Action item: Leave out the images and set down the records below exactly.

Stored data entries:
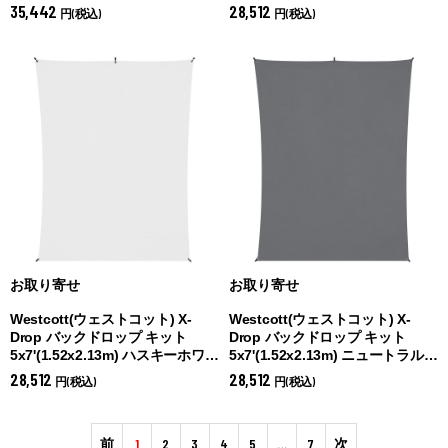
グレー (
ニュートラルグレー)
(
リッチブラック)
35,442
28,512
円(税込)
円(税込)
お取り寄せ
お取り寄せ
Westcott(ウェストコット) X-
Westcott(ウェストコット) X-
Drop バックドロップ キット
Drop バックドロップ キット
5x7'(1.52x2.13m) ハスキーホワイ
5x7'(1.52x2.13m) ニュートラルグ
ト (
ハスキーホワイト)
レー (
ニュートラルグレー)
28,512
28,512
円(税込)
円(税込)
前
1
2
3
4
5
…
7
次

Answer below:
グレー (
ニュートラルグレー)
(
リッチブラック)
35,442
28,512
円(税込)
円(税込)
お取り寄せ
お取り寄せ
Westcott(ウェストコット) X-
Westcott(ウェストコット) X-
Drop バックドロップ キット
Drop バックドロップ キット
5x7'(1.52x2.13m) ハスキーホワイ
5x7'(1.52x2.13m) ニュートラルグ
ト (
ハスキーホワイト)
レー (
ニュートラルグレー)
28,512
28,512
円(税込)
円(税込)
前
1
2
3
4
5
…
7
次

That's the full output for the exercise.